云氏揽了闺女的肩头,母女俩走入了府,云氏没心计,也不是大家出身,对教育子女方面,没有特别的技巧,虽不放纵,却也不管束,有什么说什么,此刻她就觉得谢嫮马上也要到议亲的年纪了,和她说说这方面的事情也没什么不好的。于是回道:

“有啊。你三姐姐容貌不俗,至今也有不少人家上门来说起了,不过,听说家世都不是特别好,不等你三姐姐反对,就是大夫人也不肯同意的。
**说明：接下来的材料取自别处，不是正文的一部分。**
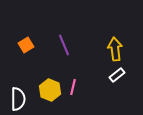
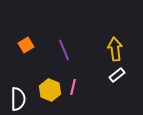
purple line: moved 5 px down
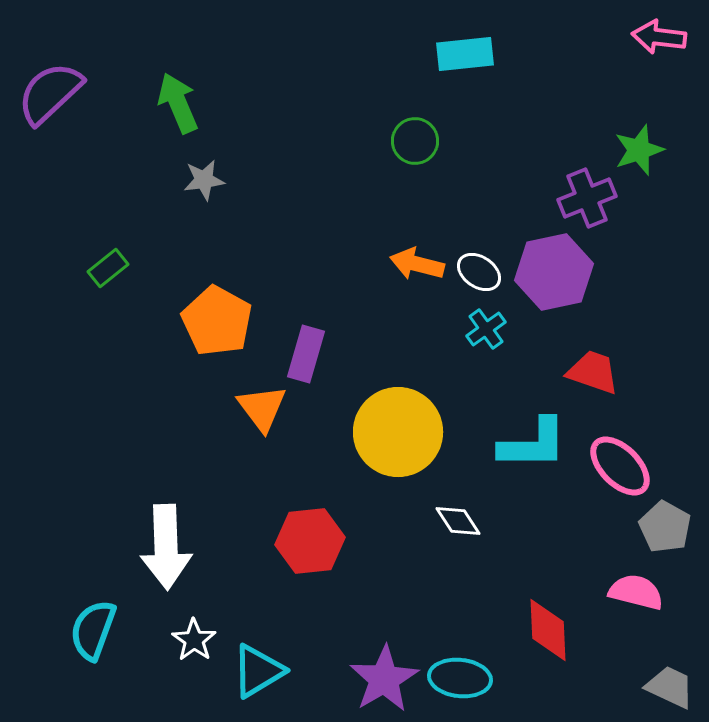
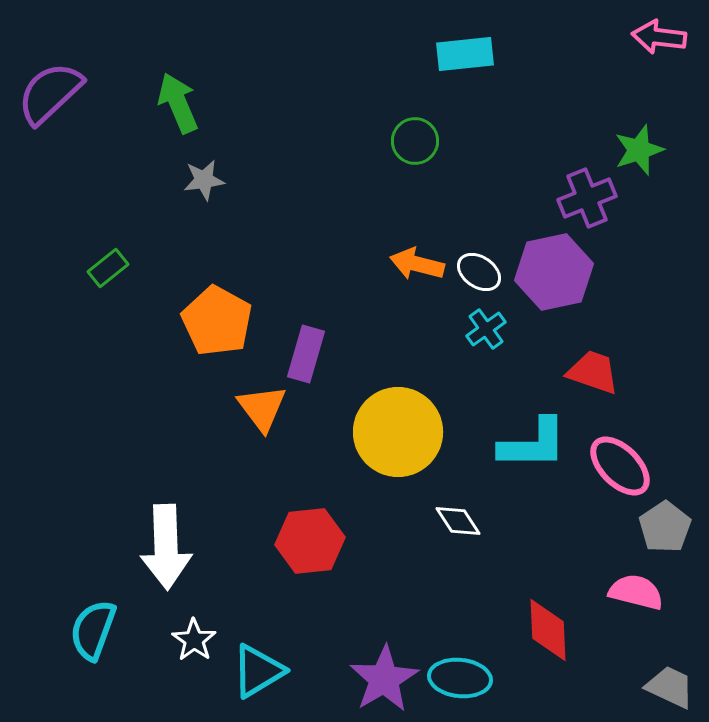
gray pentagon: rotated 9 degrees clockwise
”

谢嫮一挑眉:“那三姐姐想嫁个什么身份的人家呀?”

云氏没有说话,心里也觉得大夫人和衡姐儿的心太大了,其实她是这么和闺女说,可是事实上,上门来提亲的也有家世相当的,绥靖候府的庶出七子,还有安国公府的庶出三子,这些也都是门阀世家,虽说提的是庶子,可是衡姐儿原本就是个庶女,也没那么多讲究才是,可是却偏偏被大夫人和衡姐儿一口回绝了,只怕衡姐儿自己是想攀一户一等的世家,可是那样一等的世家,如何会要他们归义侯府的姑娘呀。

就好像今日在白马寺遇见的那位沈大郎,若是让他来娶归义侯府的姑娘,云氏想想都觉得不可能,人家那样高的门阀,凭什么要来带咱们这种三等世家呢?人也多的是一等世家的选择不是吗?

不过,这些话云氏都没有和谢嫮去说,怕她这么说多了,会让谢嫮今后的想法产生偏颇,然后去学那衡姐儿,非要嫁那一等世家子弟,那可就头疼了。

“别管什么人家了。女人家最重要的是嫁一个知冷知热的贴心人,我觉得你姐夫就很好,瞧他婚后把你姐姐宠成什么样儿了,女人只有这样生活才有滋味儿嘛。你可不许动那些歪门心思,要有分寸,知道咱们有几斤几两重,切莫做那轻浮又叫人瞧不起的事。知道吗?”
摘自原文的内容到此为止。